Das Gedenken als vorstellendes Hineinversetzen umfasst so und so ähnlich also mehr als nur den ganzen Menschen derer, die geehrt wird. Im Vorstellen umfasst es immer auch die Gedenkenden. Diese gelangen so oftmals gar in den Anfang einer Beziehung zur Person derer, der sie gedenken. Und dies wiederum kann sie herausfordern, sich selbst und ihr Leben ins Verhältnis zu derjenigen zu setzen, derer sie gedenken. Clara bot und bietet hier bekanntlich mannigfaltige Möglichkeiten, sich selbst aus ihr heraus zu verstehen.
Einen Prototyp solchen Verstehens haben wir in dem Kindertagebuch, welches der Vater Claras bekanntlich von Geburt an in ihrem Namen und aus der Perspektive des Wunderkindes führte bis Clara das Schreiben selbst übernahm. Dieses Tagebuch Wiecks ist nicht nur Projektion, sondern über die Projektion zurück gespiegelt, immer auch Selbstverstehen des Vaters.
Claras Selbstbehauptung als Frau in einer von Männern, darunter ihrem Vater und ihrem Ehemann, dominierten Welt ist eine andere – im 20. Jahrhundert vielfach gepflegte – Weise, in ihrer Person etwas zu sehen, was zurückschlagen kann auf das Verständnis des eigenen Lebens und der Welt, in der dieses gelebt wird.
Unter den zum Selbstverstehen anregenden Beziehungen zu Clara möchte ich Ihnen jedoch heute eine andere anbieten. Wer Claras Korrespondenz und Tagebucheinträge um ihre Geburtstage herum sichtet, wird eine eigentümliche Struktur dieser Texte entdecken. Äußerst knappe und sachliche Bemerkungen zum festlichen, zum persönlichen Anlass selbst gehen unmittelbar über in engagierte Schilderungen über Musikalisches, das man am Festtag zur Aufführung gebracht hatte oder gehört hatte oder das man ihr in Notenform zum Geschenk gemacht hatte.

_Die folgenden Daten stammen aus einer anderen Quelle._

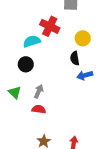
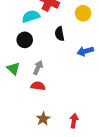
black semicircle: (75, 58) -> (60, 34), moved

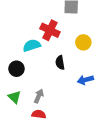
black circle: (25, 40) -> (16, 69), moved

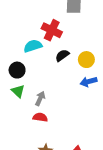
yellow circle: (83, 42) -> (86, 60), moved
black semicircle: (60, 63) -> (62, 55), moved, turned 64
green triangle: (14, 97) -> (18, 91), moved

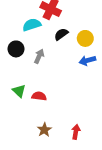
green triangle: (18, 91) -> (19, 91), moved
gray arrow: (40, 98) -> (39, 56), moved

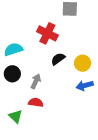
cyan semicircle: (32, 25) -> (13, 49), moved
red semicircle: (39, 96) -> (36, 103), moved

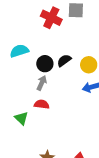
red cross: (47, 33) -> (51, 18), moved
black circle: (12, 74) -> (45, 64), moved

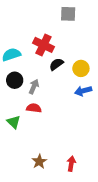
red cross: (51, 18) -> (44, 45), moved
black circle: (45, 64) -> (15, 80), moved

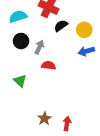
red semicircle: (34, 108) -> (49, 65), moved
red arrow: (71, 164) -> (67, 124), moved

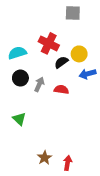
yellow circle: (84, 30) -> (79, 54), moved
blue arrow: (86, 51) -> (88, 74), moved
red semicircle: (49, 65) -> (61, 90), moved

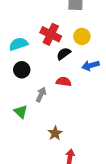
yellow circle: (79, 54) -> (82, 36), moved
gray arrow: (39, 84) -> (41, 94), moved
brown star: (45, 158) -> (55, 133), moved

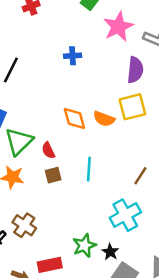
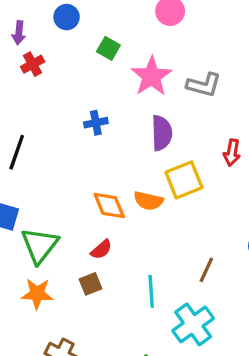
purple semicircle: (135, 70) -> (162, 133), moved
red semicircle: (48, 150) -> (101, 249), moved, turned -98
cyan line: (89, 169) -> (151, 291), moved

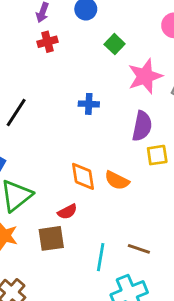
yellow square: (184, 180) -> (157, 155), moved, size x0.7
brown line: (206, 270) -> (139, 249), moved, turned 70
brown square: (91, 284) -> (51, 238), size x1.4

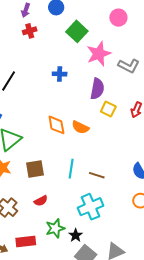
green square: (115, 44) -> (77, 31), size x1.5
yellow square: (157, 155) -> (108, 109), turned 35
red semicircle: (67, 212) -> (41, 201), moved
cyan line: (101, 257) -> (71, 169), moved

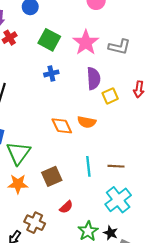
green square: (77, 31) -> (49, 40), moved
yellow square: (108, 109) -> (110, 96), turned -35

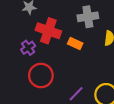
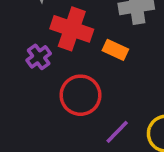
red circle: (41, 76) -> (80, 95), moved

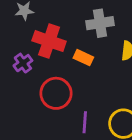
purple line: (117, 132) -> (85, 122), turned -40

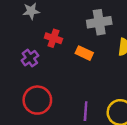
red cross: (49, 41) -> (53, 38), size x0.6
red circle: (56, 93) -> (37, 100), moved

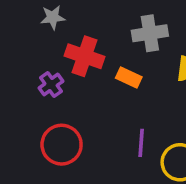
red cross: (53, 38) -> (85, 56), size x1.5
purple line: (86, 111) -> (141, 143), moved

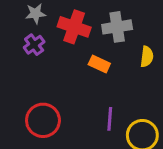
red cross: (85, 56) -> (74, 27), moved
purple cross: (51, 85) -> (34, 45), moved

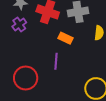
purple line: (110, 119) -> (56, 61), moved

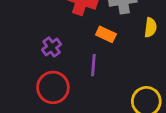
purple cross: (19, 24) -> (52, 47), moved

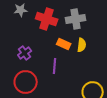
yellow semicircle: (151, 28) -> (82, 45), moved

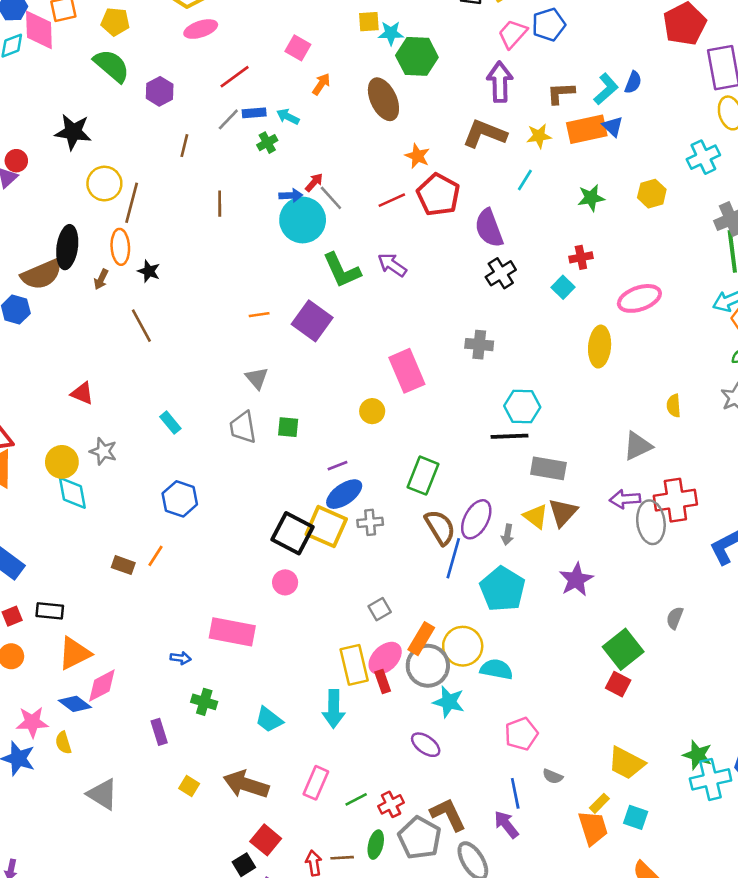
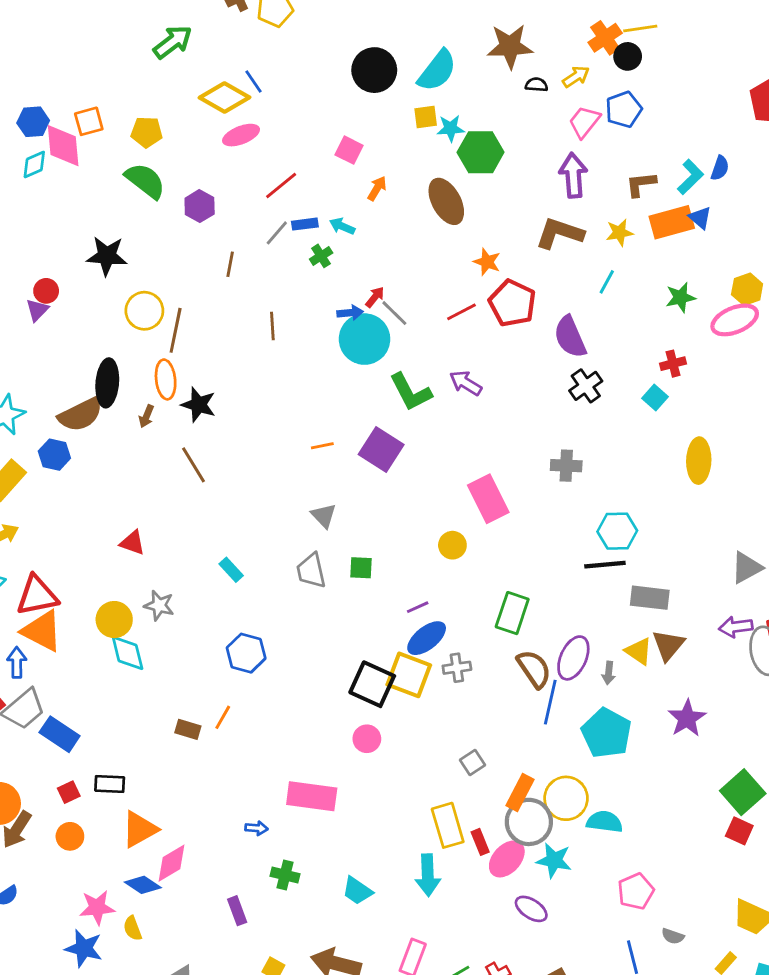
black star: (149, 271) -> (199, 405), size x1.4
pink ellipse: (639, 298) -> (735, 320), moved
pink ellipse: (385, 658) -> (507, 859), moved

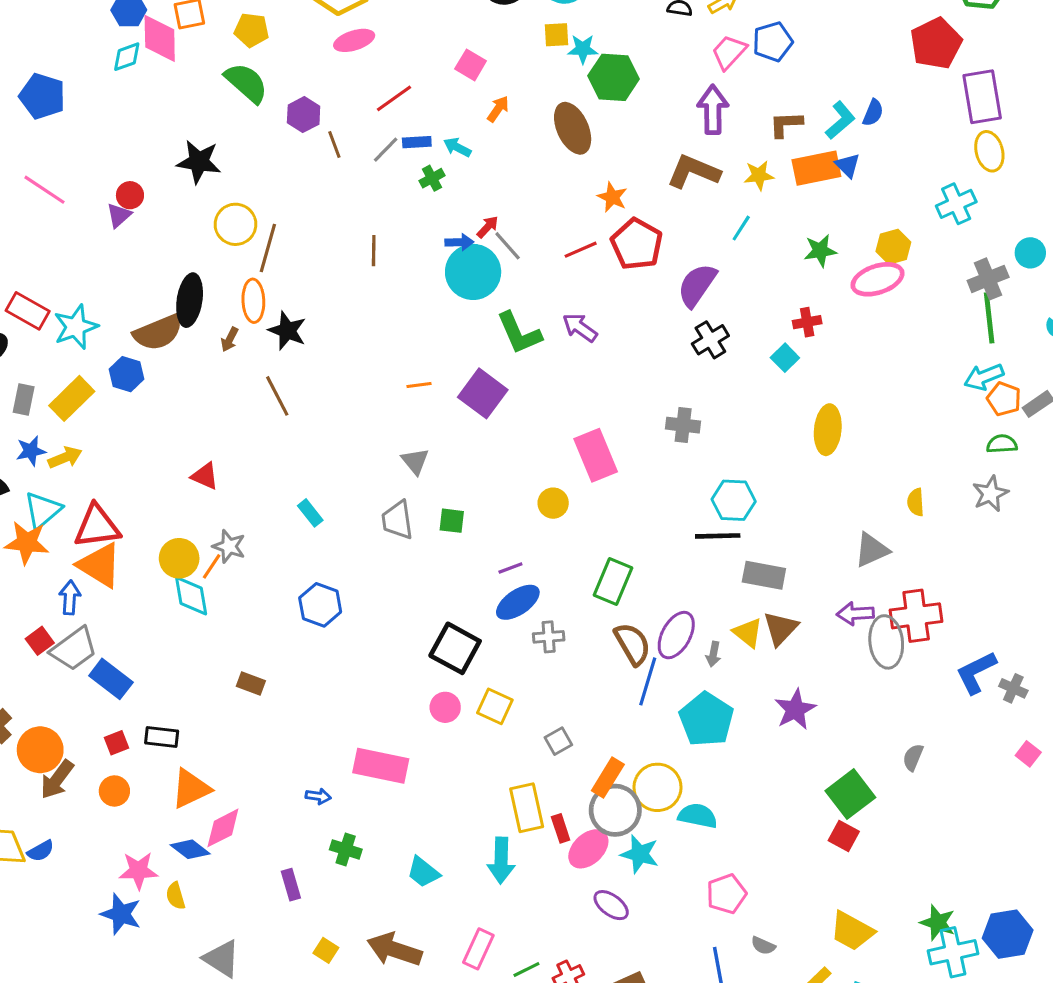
brown line: (230, 264) -> (334, 144), moved, turned -35
purple semicircle: (570, 337) -> (697, 285), turned 54
yellow square: (409, 675) -> (495, 706), moved, size x0.7
orange line: (223, 717) -> (212, 566), moved

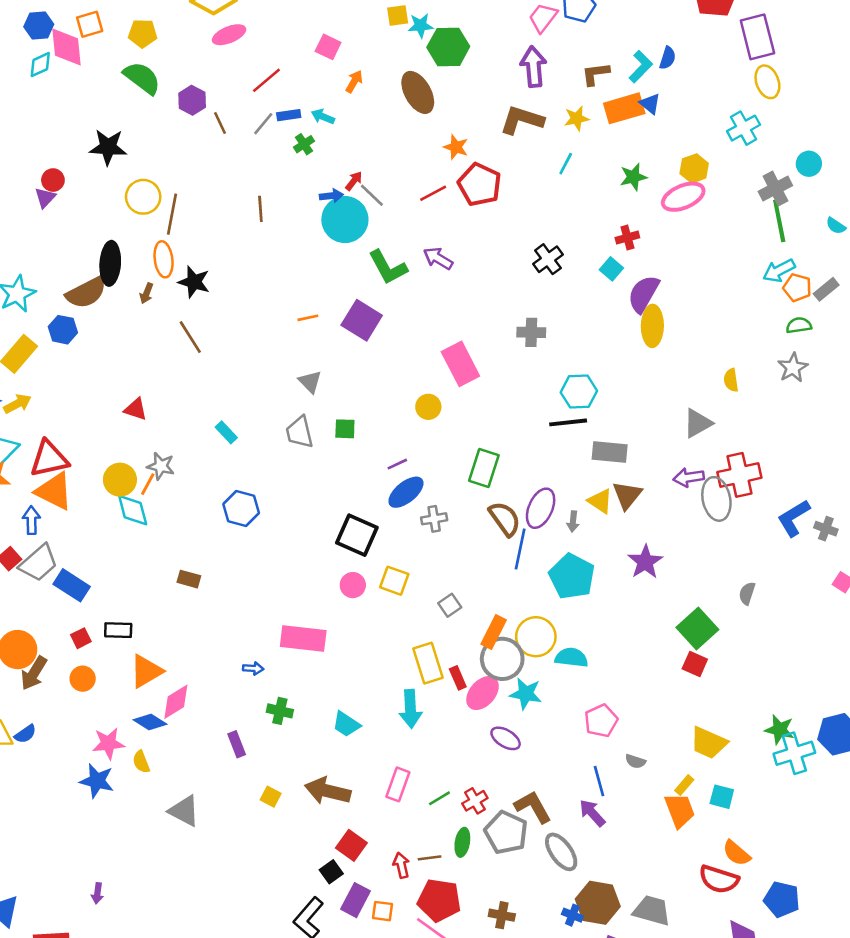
purple semicircle: (697, 285) -> (643, 294), moved

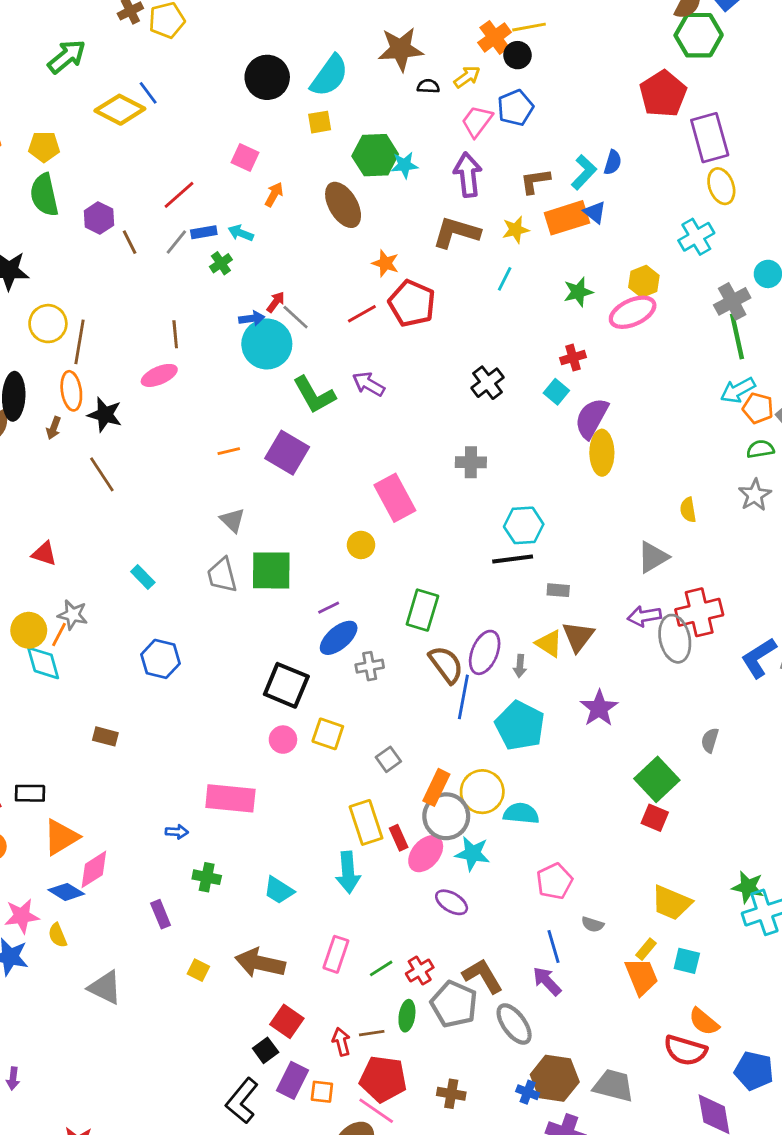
cyan star: (421, 26) -> (405, 165), moved
pink ellipse: (229, 35) -> (159, 375), moved
green semicircle: (142, 78) -> (44, 195), turned -138
green square: (345, 429) -> (271, 570), size x1.8
gray rectangle: (610, 452) -> (558, 590), size x0.6

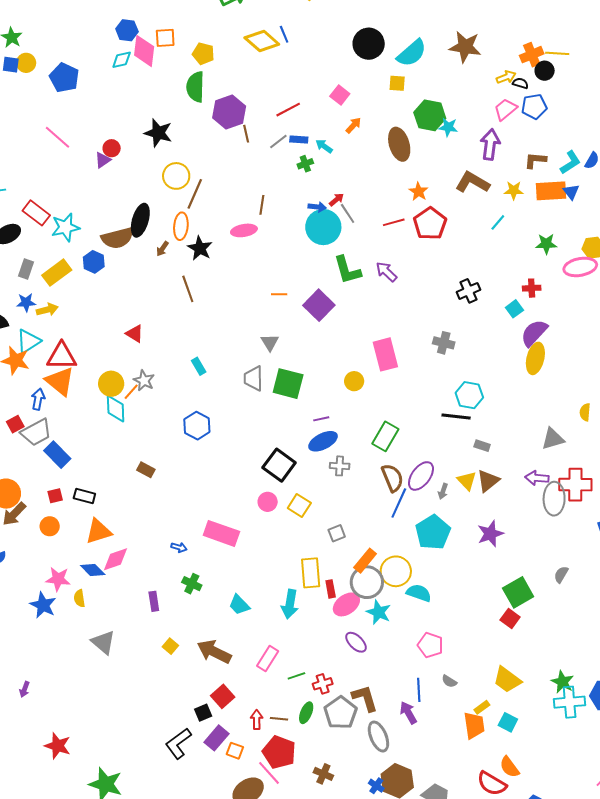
black semicircle: (428, 86) -> (520, 83), moved
purple hexagon: (99, 218) -> (229, 112), size x1.5
pink pentagon: (554, 881) -> (430, 645), turned 30

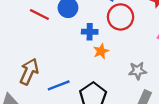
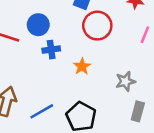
blue cross: (90, 32) -> (51, 50), moved

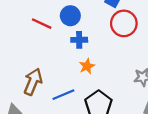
orange star: (82, 66) -> (87, 66), moved

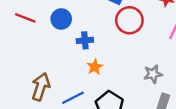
blue circle: (70, 16) -> (61, 19), moved
red line: (42, 24) -> (25, 18), moved

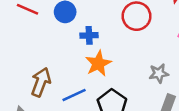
orange star: (95, 67) -> (98, 63), size x1.5

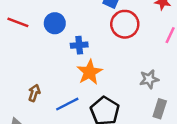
brown arrow: (41, 82) -> (34, 93), size x0.6

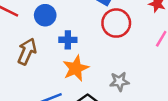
gray star: (149, 79) -> (119, 81), moved
brown arrow: (34, 93) -> (27, 52), moved, size x1.5

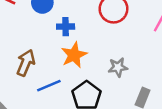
brown arrow: (27, 52) -> (26, 63), moved

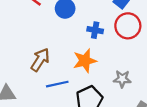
blue cross: (66, 27) -> (95, 30), moved

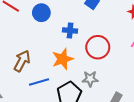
red circle: (128, 26) -> (98, 47), moved
gray star: (122, 79) -> (90, 79), moved

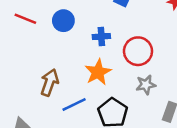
gray star: (90, 79) -> (146, 85), moved

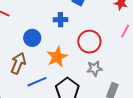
blue circle: (63, 21) -> (32, 38), moved
blue cross: (101, 37) -> (61, 20), moved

Stellvertretend für viele derartige Passagen möchte ich Ihnen dies anhand eines Briefes der gerade acht gewordenen Clara an ihre Mutter zu Gehör bringen:
Liebe Mutter.
[…] Zu meinem 8chten Geburtstag bin ich auch beschenkt worden, von meiner guten Bertha und von meinen guten Vater, Von meinen guter Vater chab ich ein Wunderschönes Kleid bekommen, und von meiner Bertha hab ich ein Aschkuchen ein Pflaumkuchen und ein recht schönen Strikbeutel bekommen. Auch spilte ich ein Concert aus Es dur von Mozart, was du auch gespielt hast. […] Es ging recht gut und ich habe gar nicht gestokt. Nur meine Kadänz wollte nicht gleich gehen, wo ich eine chromatische Tonleiter 3 mahl spielen mußte, Angst hatte ich gar nicht, Das Klatschen hat mich aber Verdroßen.
Schon als Kind weist sie also von ihrem Geburtstag, von sich weg auf den Vollzug ihrer Kunst, oder besser, sie bezieht sich auf sich selbst vor allem anderen als Vollziehende ihrer Kunst.
Die eingangs zitierte Formulierung der späten Clara Schumann zeigt Ähnliches. Es geht ihr bei sich um „den ganzen Menschen“ nicht schlechthin, sondern „in seiner Kunst“. Zu dieser Figur des von sich Wegweisens auf den künstlerischen Vollzug passt denn auch, dass die späte Clara Schumann nichts mehr aus sich neu hervorbringen, nicht mehr komponierend schaffen wollte. Kein Selbst, das Neues schuf, wollte sie mehr sein, sondern ganz sein in der Reproduktion, hingegeben an ein Werk, das selbst ebenfalls nicht bleibt, das Konzert.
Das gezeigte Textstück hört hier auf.